BriSCA F2s is a different story. There were rumours abound that Wood would not run F2s either, but that appears far from the case, especially after their opening meeting at Northampton two weeks ago.
“The F2s are very good on shale,” says Wood. “Last Saturday them and the saloons were as good as or better than the Bangers. They were that good – and I’m a Banger person as far as the business.”
And now, of course, there are the repercussions from COVID-19.
“It isn’t just since lockdown in March. It has not just affected promoters for six months, it has affected them since October,” explains Wood, “We shut down at the end of October, beginning of November, so you go through the winter paying rent and all your staff and they’re hardly doing any work, because you can’t cut grass, you can’t paint. What can you do in the winter?
“And just as you are about to open you have to close down again. We couldn’t completely shut the office. We put some on the furlough scheme, but you can’t put all your staff on furlough, because the stadiums would all end up like jungles.

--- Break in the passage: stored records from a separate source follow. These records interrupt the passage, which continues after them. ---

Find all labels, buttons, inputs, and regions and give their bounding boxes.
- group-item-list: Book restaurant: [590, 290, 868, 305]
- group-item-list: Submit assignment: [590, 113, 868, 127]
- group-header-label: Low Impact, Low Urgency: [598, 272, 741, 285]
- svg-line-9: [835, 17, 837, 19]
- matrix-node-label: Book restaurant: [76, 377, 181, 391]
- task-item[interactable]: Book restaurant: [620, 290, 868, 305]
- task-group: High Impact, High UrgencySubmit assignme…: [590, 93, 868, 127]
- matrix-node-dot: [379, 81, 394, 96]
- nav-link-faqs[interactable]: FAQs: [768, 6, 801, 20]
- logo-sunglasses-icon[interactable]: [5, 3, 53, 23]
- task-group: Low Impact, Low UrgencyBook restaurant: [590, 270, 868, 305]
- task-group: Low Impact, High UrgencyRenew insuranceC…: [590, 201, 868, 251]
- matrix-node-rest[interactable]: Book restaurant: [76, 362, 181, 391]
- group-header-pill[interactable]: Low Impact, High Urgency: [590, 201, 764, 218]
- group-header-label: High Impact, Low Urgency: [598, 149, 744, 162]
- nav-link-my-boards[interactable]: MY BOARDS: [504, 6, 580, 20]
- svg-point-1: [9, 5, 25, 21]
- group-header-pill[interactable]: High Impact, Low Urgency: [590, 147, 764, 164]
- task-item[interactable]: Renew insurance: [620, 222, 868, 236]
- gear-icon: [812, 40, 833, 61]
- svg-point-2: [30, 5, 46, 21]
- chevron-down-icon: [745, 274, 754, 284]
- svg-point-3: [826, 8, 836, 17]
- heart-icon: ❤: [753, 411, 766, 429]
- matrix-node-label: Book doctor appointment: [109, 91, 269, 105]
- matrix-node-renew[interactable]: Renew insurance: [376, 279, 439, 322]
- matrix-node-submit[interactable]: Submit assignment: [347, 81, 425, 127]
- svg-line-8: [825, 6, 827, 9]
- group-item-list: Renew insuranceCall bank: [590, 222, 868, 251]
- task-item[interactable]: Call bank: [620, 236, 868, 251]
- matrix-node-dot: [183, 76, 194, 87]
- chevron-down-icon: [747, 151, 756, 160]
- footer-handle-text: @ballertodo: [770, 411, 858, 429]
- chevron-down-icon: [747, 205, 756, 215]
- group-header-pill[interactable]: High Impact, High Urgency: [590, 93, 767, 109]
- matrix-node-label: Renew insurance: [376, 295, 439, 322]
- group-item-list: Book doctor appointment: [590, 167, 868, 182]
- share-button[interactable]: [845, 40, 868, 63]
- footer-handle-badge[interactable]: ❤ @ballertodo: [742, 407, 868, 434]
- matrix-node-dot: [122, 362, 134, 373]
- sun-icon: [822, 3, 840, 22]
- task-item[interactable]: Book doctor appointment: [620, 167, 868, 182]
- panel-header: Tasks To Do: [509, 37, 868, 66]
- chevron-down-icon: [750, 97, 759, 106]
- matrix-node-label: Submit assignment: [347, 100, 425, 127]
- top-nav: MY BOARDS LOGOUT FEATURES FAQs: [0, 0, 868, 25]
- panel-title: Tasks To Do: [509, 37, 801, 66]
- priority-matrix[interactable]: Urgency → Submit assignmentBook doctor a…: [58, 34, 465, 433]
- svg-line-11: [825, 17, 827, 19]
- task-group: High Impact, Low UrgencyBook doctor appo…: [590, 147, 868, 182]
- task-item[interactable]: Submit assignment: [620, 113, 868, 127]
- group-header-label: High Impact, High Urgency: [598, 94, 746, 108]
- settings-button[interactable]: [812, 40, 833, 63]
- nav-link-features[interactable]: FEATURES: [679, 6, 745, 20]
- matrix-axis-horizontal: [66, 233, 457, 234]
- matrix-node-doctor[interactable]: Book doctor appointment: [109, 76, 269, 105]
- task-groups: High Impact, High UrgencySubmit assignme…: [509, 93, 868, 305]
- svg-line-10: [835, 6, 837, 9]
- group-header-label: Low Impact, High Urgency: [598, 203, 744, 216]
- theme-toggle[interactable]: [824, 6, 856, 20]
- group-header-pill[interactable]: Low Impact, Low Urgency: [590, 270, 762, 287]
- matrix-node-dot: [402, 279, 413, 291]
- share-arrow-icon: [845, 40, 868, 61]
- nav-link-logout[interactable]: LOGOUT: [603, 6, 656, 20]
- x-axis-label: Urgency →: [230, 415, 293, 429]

“Imagine shutting a stadium down for four months, especially with the way the weather has been with rain and then the sun?”
But despite the loss of income from lockdown, Wood is prepared to follow through his self-imposed separation from BriSCA F1.
“I will adapt and change,” he says.
As he gets older, Wood is more able to be self-reflective and to admit to his own fallibilities.
“One thing I have learnt, is never close doors behind you,” says Wood. “I’m one of the worst for having a row with people, but 99 per cent of them I end up being good friends with.
“You should never shut doors, because you never know when you might need to open them again.
“That’s why I have left this as long as I have to say anything. Long-term my business is to get it right, get it back together. All you need sometimes is an apology. It can go a long way.”
Time will tell whether both Wood and the sport of BriSCA F1 regret or embrace his decision.